▶ **EXERCISE DIRECTIONS**
Make an exact copy of all the entries, with the pictures left out.

(Document understanding data)
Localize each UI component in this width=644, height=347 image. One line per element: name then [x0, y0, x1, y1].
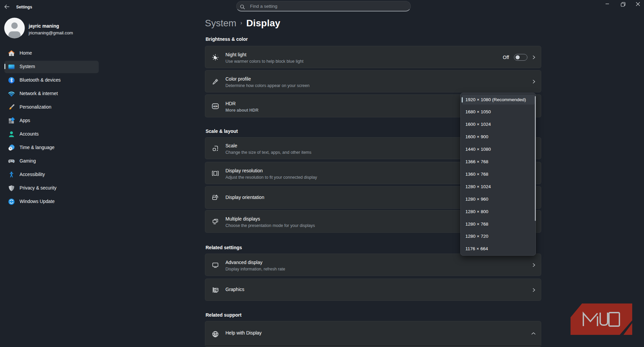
svg-text:HDR: HDR — [213, 105, 218, 108]
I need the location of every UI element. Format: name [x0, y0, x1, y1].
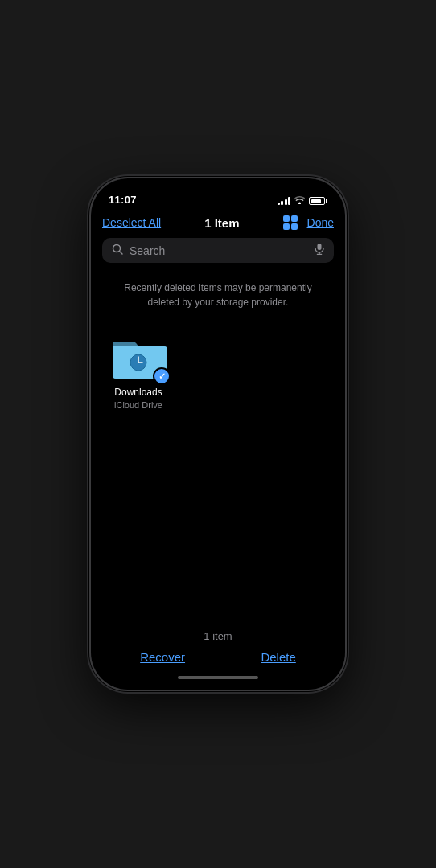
home-bar [178, 676, 258, 679]
recover-button[interactable]: Recover [140, 650, 185, 664]
phone-frame: 11:07 [89, 177, 347, 691]
search-bar[interactable]: Search [102, 238, 334, 263]
folder-icon [109, 334, 167, 382]
file-subtitle: iCloud Drive [114, 400, 162, 410]
navigation-bar: Deselect All 1 Item Done [91, 211, 345, 238]
delete-button[interactable]: Delete [261, 650, 295, 664]
svg-rect-2 [318, 244, 322, 250]
search-placeholder: Search [130, 244, 308, 257]
file-name: Downloads [114, 387, 162, 399]
phone-screen: 11:07 [91, 178, 345, 690]
file-area: Downloads iCloud Drive [91, 326, 345, 622]
warning-text: Recently deleted items may be permanentl… [91, 272, 345, 326]
svg-line-1 [120, 252, 123, 255]
nav-title: 1 Item [204, 216, 239, 230]
home-indicator [91, 670, 345, 690]
mic-icon [315, 244, 324, 257]
folder-check-badge [153, 367, 171, 385]
wifi-icon [294, 196, 305, 206]
nav-right-actions: Done [283, 215, 334, 230]
status-time: 11:07 [109, 194, 137, 206]
signal-icon [278, 197, 291, 205]
notch [174, 178, 262, 196]
file-item[interactable]: Downloads iCloud Drive [102, 334, 175, 410]
item-count: 1 item [204, 630, 232, 642]
status-icons [278, 196, 328, 206]
search-icon [112, 244, 123, 257]
bottom-actions: Recover Delete [102, 650, 334, 670]
battery-icon [309, 197, 327, 205]
grid-view-button[interactable] [283, 215, 298, 230]
bottom-bar: 1 item Recover Delete [91, 622, 345, 670]
deselect-all-button[interactable]: Deselect All [102, 216, 161, 229]
done-button[interactable]: Done [307, 216, 334, 229]
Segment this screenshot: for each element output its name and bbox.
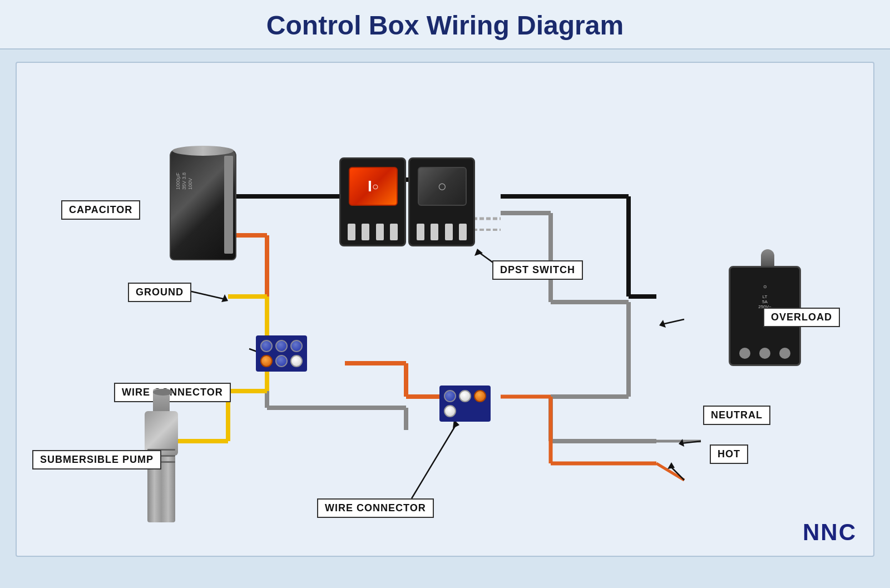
- svg-line-49: [670, 466, 684, 480]
- capacitor-label: CAPACITOR: [61, 200, 140, 220]
- svg-marker-48: [679, 439, 684, 447]
- connector-circle-white: [444, 405, 456, 417]
- connector-circle: [444, 390, 456, 402]
- switch-rocker-red: I○: [349, 167, 398, 206]
- connector-circle-orange: [474, 390, 486, 402]
- switch-pin: [459, 224, 467, 240]
- svg-line-41: [412, 424, 456, 498]
- page-title: Control Box Wiring Diagram: [0, 10, 890, 41]
- nnc-logo: NNC: [803, 519, 857, 546]
- overload-label: OVERLOAD: [763, 308, 840, 327]
- ground-label: GROUND: [128, 283, 191, 302]
- overload-terminal: [779, 348, 790, 359]
- capacitor-text: 1000μF35V 3.8100V: [175, 172, 193, 190]
- switch-pin: [376, 224, 384, 240]
- switch-black: ○: [408, 157, 475, 246]
- dpst-switch-component: I○ ○: [339, 157, 475, 246]
- switch-pin: [431, 224, 438, 240]
- switch-red: I○: [339, 157, 406, 246]
- overload-text: ⊙LT5A250V~: [730, 268, 799, 309]
- pump-connector-ring: [153, 389, 173, 396]
- overload-terminal: [739, 348, 750, 359]
- capacitor-stripe: [224, 156, 233, 254]
- svg-marker-46: [659, 320, 666, 328]
- connector-circle-orange: [260, 355, 273, 367]
- svg-marker-36: [221, 294, 228, 302]
- dpst-switch-label: DPST SWITCH: [492, 260, 583, 280]
- svg-marker-40: [474, 249, 483, 256]
- connector-circle-white: [290, 355, 303, 367]
- connector-circle: [290, 340, 303, 352]
- switch-pin: [445, 224, 453, 240]
- overload-top-connector: [761, 249, 774, 266]
- pump-top-connector: [153, 389, 170, 411]
- wire-connector-2-label: WIRE CONNECTOR: [317, 498, 434, 518]
- svg-line-25: [656, 463, 684, 480]
- connector-block-1: [256, 335, 307, 372]
- switch-pins: [344, 224, 401, 240]
- svg-line-45: [662, 319, 684, 324]
- capacitor-component: 1000μF35V 3.8100V: [159, 149, 248, 266]
- connector-block-2: [439, 386, 491, 422]
- switch-pin: [362, 224, 369, 240]
- svg-line-35: [189, 291, 225, 299]
- connector-circle: [275, 340, 288, 352]
- connector-circle: [260, 340, 273, 352]
- switch-pin: [417, 224, 424, 240]
- svg-line-47: [681, 441, 701, 443]
- pump-head: [145, 411, 178, 456]
- svg-marker-50: [668, 462, 675, 469]
- overload-terminals: [735, 348, 795, 359]
- diagram-area: 1000μF35V 3.8100V CAPACITOR GROUND WIRE …: [16, 62, 874, 557]
- switch-pins-2: [413, 224, 470, 240]
- wire-connector-2-component: [439, 386, 491, 422]
- capacitor-body: 1000μF35V 3.8100V: [170, 149, 236, 260]
- capacitor-top: [172, 146, 234, 156]
- header: Control Box Wiring Diagram: [0, 0, 890, 50]
- submersible-pump-label: SUBMERSIBLE PUMP: [32, 450, 161, 470]
- overload-terminal: [759, 348, 770, 359]
- wire-connector-1-component: [256, 335, 307, 372]
- switch-pin: [348, 224, 355, 240]
- neutral-label: NEUTRAL: [703, 406, 770, 425]
- connector-circle: [275, 355, 288, 367]
- switch-rocker-black: ○: [418, 167, 467, 206]
- hot-label: HOT: [710, 444, 748, 464]
- connector-circle-white: [459, 390, 471, 402]
- switch-pin: [390, 224, 398, 240]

▶ **SOLVED EXERCISE**
Localize each UI component in this width=644, height=347 image. One line per element: name then [x0, y0, x1, y1].
svg-text:HDR: HDR — [213, 105, 218, 108]
I need the location of every UI element. Format: name [x0, y0, x1, y1].
home-bar [178, 676, 258, 679]
recover-button[interactable]: Recover [140, 650, 185, 664]
phone-frame: 11:07 [89, 177, 347, 691]
search-bar[interactable]: Search [102, 238, 334, 263]
folder-icon [109, 334, 167, 382]
file-subtitle: iCloud Drive [114, 400, 162, 410]
navigation-bar: Deselect All 1 Item Done [91, 211, 345, 238]
delete-button[interactable]: Delete [261, 650, 295, 664]
svg-rect-2 [318, 244, 322, 250]
search-placeholder: Search [130, 244, 308, 257]
file-name: Downloads [114, 387, 162, 399]
phone-screen: 11:07 [91, 178, 345, 690]
file-area: Downloads iCloud Drive [91, 326, 345, 622]
warning-text: Recently deleted items may be permanentl… [91, 272, 345, 326]
svg-line-1 [120, 252, 123, 255]
nav-title: 1 Item [204, 216, 239, 230]
home-indicator [91, 670, 345, 690]
mic-icon [315, 244, 324, 257]
folder-check-badge [153, 367, 171, 385]
wifi-icon [294, 196, 305, 206]
nav-right-actions: Done [283, 215, 334, 230]
status-time: 11:07 [109, 194, 137, 206]
signal-icon [278, 197, 291, 205]
notch [174, 178, 262, 196]
file-item[interactable]: Downloads iCloud Drive [102, 334, 175, 410]
item-count: 1 item [204, 630, 232, 642]
status-icons [278, 196, 328, 206]
search-icon [112, 244, 123, 257]
bottom-actions: Recover Delete [102, 650, 334, 670]
battery-icon [309, 197, 327, 205]
grid-view-button[interactable] [283, 215, 298, 230]
bottom-bar: 1 item Recover Delete [91, 622, 345, 670]
deselect-all-button[interactable]: Deselect All [102, 216, 161, 229]
done-button[interactable]: Done [307, 216, 334, 229]
Segment this screenshot: for each element output its name and bbox.
- svg-line-49: [670, 466, 684, 480]
- capacitor-label: CAPACITOR: [61, 200, 140, 220]
- svg-marker-48: [679, 439, 684, 447]
- connector-circle-white: [444, 405, 456, 417]
- connector-circle: [444, 390, 456, 402]
- switch-rocker-red: I○: [349, 167, 398, 206]
- connector-circle-orange: [474, 390, 486, 402]
- switch-pin: [459, 224, 467, 240]
- svg-line-41: [412, 424, 456, 498]
- page-title: Control Box Wiring Diagram: [0, 10, 890, 41]
- nnc-logo: NNC: [803, 519, 857, 546]
- overload-label: OVERLOAD: [763, 308, 840, 327]
- ground-label: GROUND: [128, 283, 191, 302]
- overload-terminal: [779, 348, 790, 359]
- capacitor-text: 1000μF35V 3.8100V: [175, 172, 193, 190]
- switch-pin: [376, 224, 384, 240]
- switch-black: ○: [408, 157, 475, 246]
- dpst-switch-component: I○ ○: [339, 157, 475, 246]
- switch-pin: [431, 224, 438, 240]
- switch-red: I○: [339, 157, 406, 246]
- overload-text: ⊙LT5A250V~: [730, 268, 799, 309]
- pump-connector-ring: [153, 389, 173, 396]
- overload-terminal: [739, 348, 750, 359]
- capacitor-stripe: [224, 156, 233, 254]
- svg-marker-46: [659, 320, 666, 328]
- connector-circle-orange: [260, 355, 273, 367]
- svg-marker-36: [221, 294, 228, 302]
- dpst-switch-label: DPST SWITCH: [492, 260, 583, 280]
- svg-marker-40: [474, 249, 483, 256]
- connector-circle-white: [290, 355, 303, 367]
- connector-circle: [290, 340, 303, 352]
- switch-pin: [445, 224, 453, 240]
- overload-top-connector: [761, 249, 774, 266]
- pump-top-connector: [153, 389, 170, 411]
- wire-connector-2-label: WIRE CONNECTOR: [317, 498, 434, 518]
- svg-line-25: [656, 463, 684, 480]
- connector-block-1: [256, 335, 307, 372]
- switch-pins: [344, 224, 401, 240]
- svg-line-45: [662, 319, 684, 324]
- capacitor-component: 1000μF35V 3.8100V: [159, 149, 248, 266]
- connector-block-2: [439, 386, 491, 422]
- switch-pin: [362, 224, 369, 240]
- svg-line-35: [189, 291, 225, 299]
- connector-circle: [275, 340, 288, 352]
- connector-circle: [260, 340, 273, 352]
- switch-pin: [417, 224, 424, 240]
- svg-line-47: [681, 441, 701, 443]
- pump-head: [145, 411, 178, 456]
- svg-marker-50: [668, 462, 675, 469]
- overload-terminals: [735, 348, 795, 359]
- diagram-area: 1000μF35V 3.8100V CAPACITOR GROUND WIRE …: [16, 62, 874, 557]
- switch-pins-2: [413, 224, 470, 240]
- wire-connector-2-component: [439, 386, 491, 422]
- capacitor-body: 1000μF35V 3.8100V: [170, 149, 236, 260]
- capacitor-top: [172, 146, 234, 156]
- header: Control Box Wiring Diagram: [0, 0, 890, 50]
- submersible-pump-label: SUBMERSIBLE PUMP: [32, 450, 161, 470]
- overload-terminal: [759, 348, 770, 359]
- wire-connector-1-component: [256, 335, 307, 372]
- switch-pin: [348, 224, 355, 240]
- neutral-label: NEUTRAL: [703, 406, 770, 425]
- connector-circle: [275, 355, 288, 367]
- switch-rocker-black: ○: [418, 167, 467, 206]
- hot-label: HOT: [710, 444, 748, 464]
- connector-circle-white: [459, 390, 471, 402]
- switch-pin: [390, 224, 398, 240]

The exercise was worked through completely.